(TO DO)
Could you write out, word for word, each line from the one containing "PROČITAJ VIŠE" to the last line of the data below, both included and nothing more?

(DATA PROVIDED)
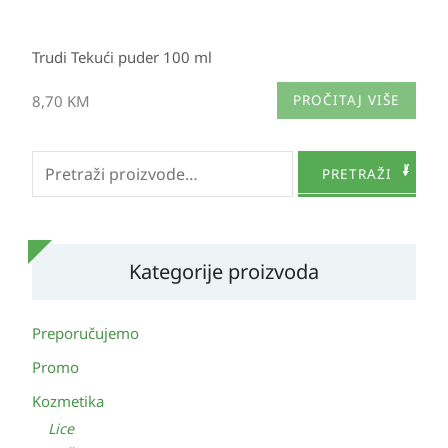
Trudi Tekući puder 100 ml
8,70
KM
PROČITAJ VIŠE
Pretraži:
PRETRAŽI
Kategorije proizvoda
Preporučujemo
Promo
Kozmetika
Lice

(WRITTEN ANSWER)
PROČITAJ VIŠE
Pretraži:
PRETRAŽI
Kategorije proizvoda
Preporučujemo
Promo
Kozmetika
Lice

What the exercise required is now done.